Axiom has been gone for a while now. It's a shame but things happen. Anyway, I was getting less than desirable battery life on the trinity kernel. As good and smooth as it was, it wasn't worth losing 10-15% battery an hour. And that was with the 1200/350 conservative settings in setCPU. Franko's 14.3 kernel is what i'm on now, and all is well and good again. A slightly slower experience, but overall still very good and very fast.


----------



## JeepersMister (Jan 27, 2012)

porterhouse said:


> I don't see how anything can be better than AOKP. It just doesn't seem possible to me. I'm not even saying that because I'm trying to be a douche. I just seriously don't see how another ROM beats it. Smooth, fast, stable, feature packed, good BL....AOKP B20 with Trinity Kernel. Try it out


 Each to their own but I'm not getting the performance that I want with AOKP. I've been using it since before the Milestone days. It's feature packed but a little sluggish compared to Codename. Also, codename is much better with battery life.
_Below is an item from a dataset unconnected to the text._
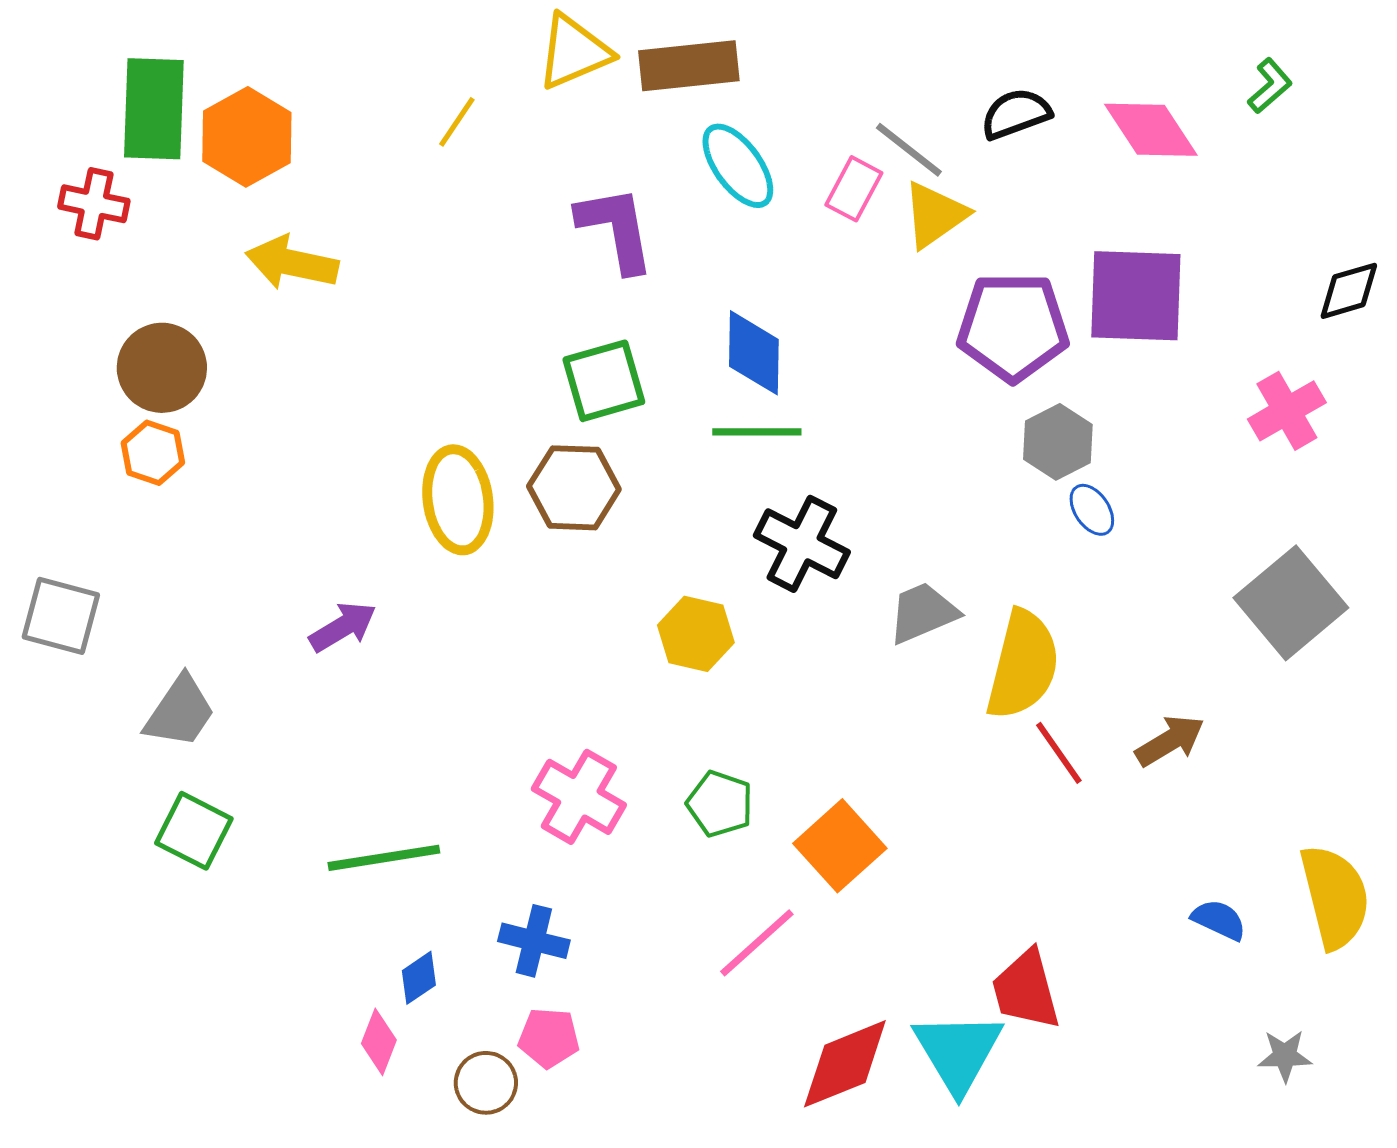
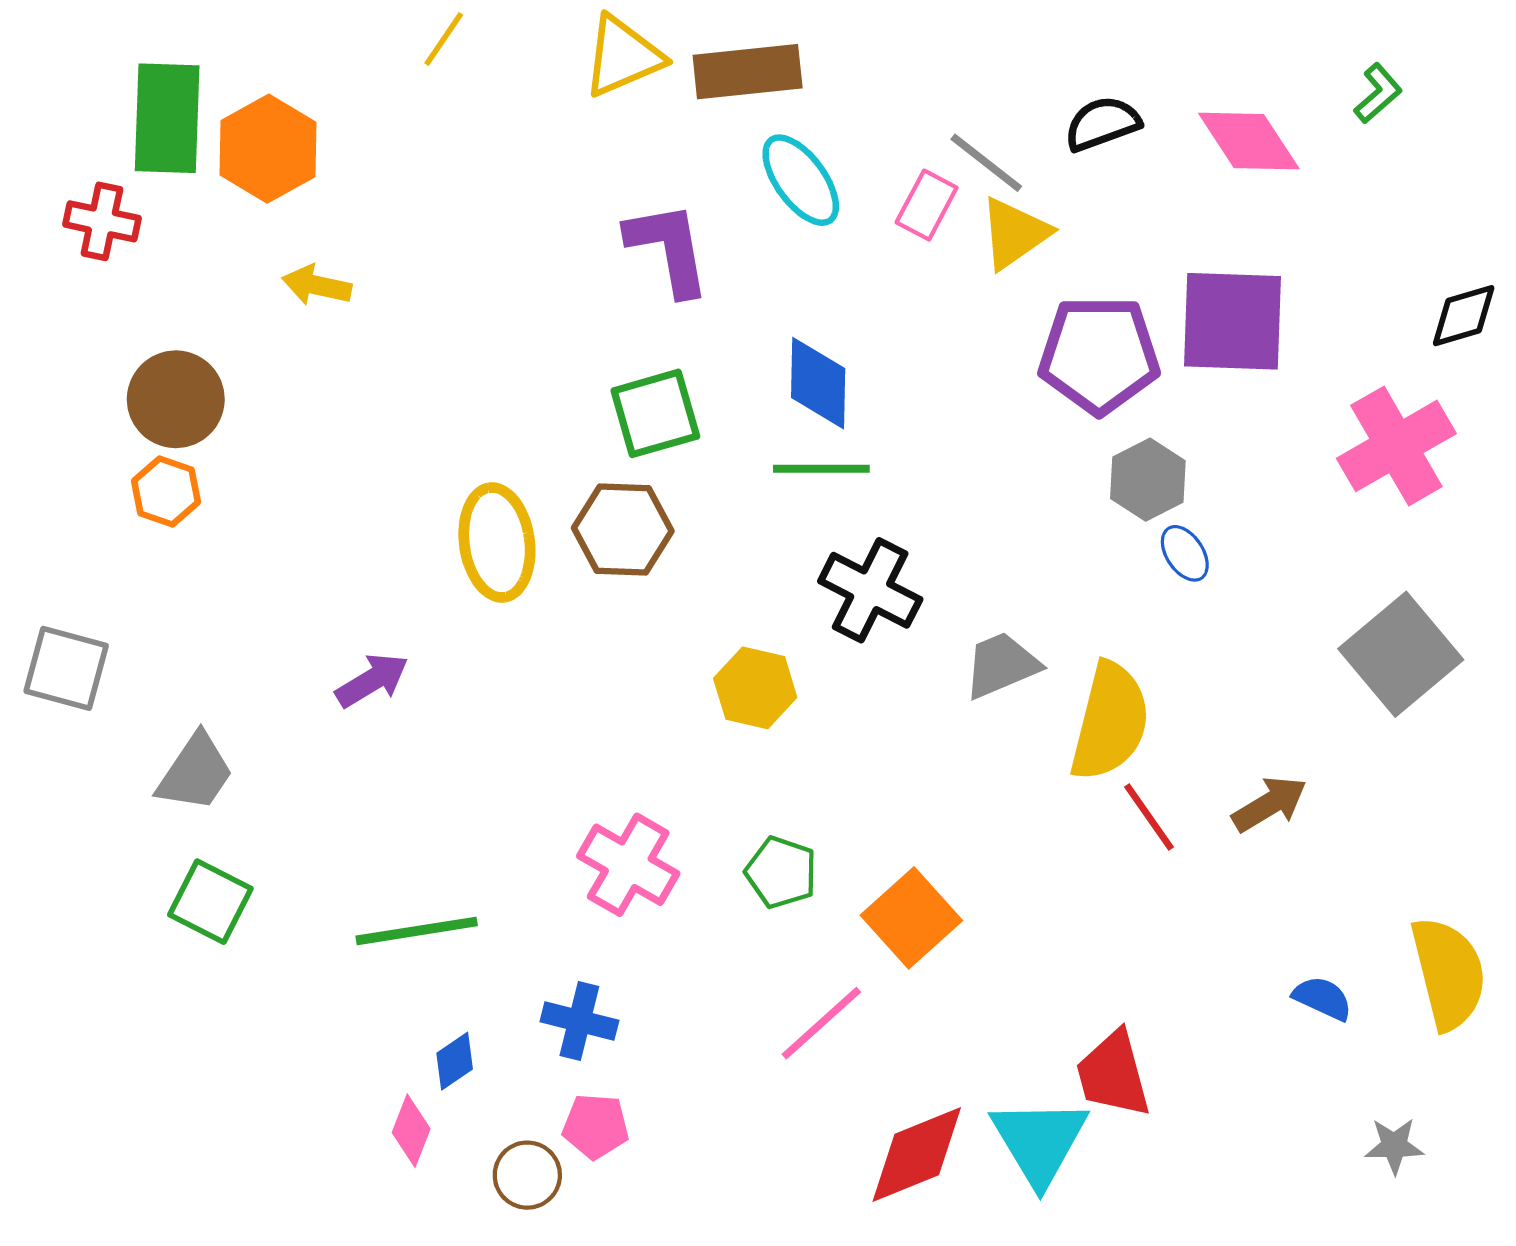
yellow line: (457, 122) -> (444, 39), moved
yellow arrow: (292, 263) -> (317, 285), size x0.7
pink cross: (1287, 411) -> (1396, 446), size x1.4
At least with my own experience... But rant aside they are both superb ROM's and the developers have done an amazing job. Sent from my Galaxy Nexus using RootzWiki


----------



## fused2explode (Jan 6, 2012)

porterhouse said:


> I don't see how anything can be better than AOKP. It just doesn't seem possible to me. I'm not even saying that because I'm trying to be a douche. I just seriously don't see how another ROM beats it. Smooth, fast, stable, feature packed, good BL....AOKP B20 with Trinity Kernel. Try it out
> 
> Sent from my Galaxy Nexus using RootzWiki


Have you tried Liquid yet? The team literally built the rom without the phone, but the beta was so good some followers just sent them a new Nexus. I've been running liquid roms since my og Droid, never had anything really compete with them. The boot animations are notorious for being crappy but hands down the best for performance. The rom download includes gapps and is less than 100MB in size lol how's that for a small footprint. Has most of the customization features of AOKP or other up-to-date roms as well.

F2E


----------



## Keltron (Dec 29, 2011)

The best replacement I've found for axi0m has been Apex. It is the smoothest and longest-lasting ROM I've used so far.. I've used AOKP, Redemption, RootzBoat, Codename, Bugless Beast, Liquid, and Android Revolution. Try out Apex! You won't be disappointed.


----------



## whezzel (Jun 25, 2011)

ive tried them all as well. didnt find one i liked till recently. im running AOKP milestone 3 on francos kernel. its nice. the one think i miss is the cm9 notification toggles. the aokp ones just rnt the same


----------



## thickey85 (Feb 1, 2012)

definitely use liquid Beta 5!! ive tried them all and its the lightest, fastest most customizable rom out there


----------



## DHO (Nov 6, 2011)

Still rocking axiom


----------



## TEK112 (Dec 22, 2011)

Running Liquid ICS 5 Beta. I have loved Liquid from the Droid OG days. That coupled with Lean Kernel and Lean Tweaks I am getting what I consider to be a very bug free phone.


----------



## b16 (Jun 6, 2011)

There is lots of ROMs, believe it or not, it is a popular device! Keep the flames down please.


----------



## SpectrumView (Feb 14, 2012)

Liquid beta 5 is my choice. For a beta its rock stable.


----------



## Ker~Man (Oct 29, 2011)

My bad, b16. I'll claim some responsibility on that. As much as people get fed up with the congestion of re-post(s) after re-post(s) about the same stuff, my humanity allowed me to get a little peaved about the (non constructive) criticizing toward it. Honestly, I'm thankful you removed that BS. Was mostly quite usless. Fellow G'Nexians, let's continue making love to our sweet, sweet device!


----------



## jeff5891 (Nov 15, 2011)

Droid theory is back and porting axiom to other phones. I wonder if he will ever develop for the gnex again

Sent from my Galaxy Nexus using RootzWiki


----------



## Teksu (Aug 23, 2011)

If I were him and saw threads like this I would stay far far away...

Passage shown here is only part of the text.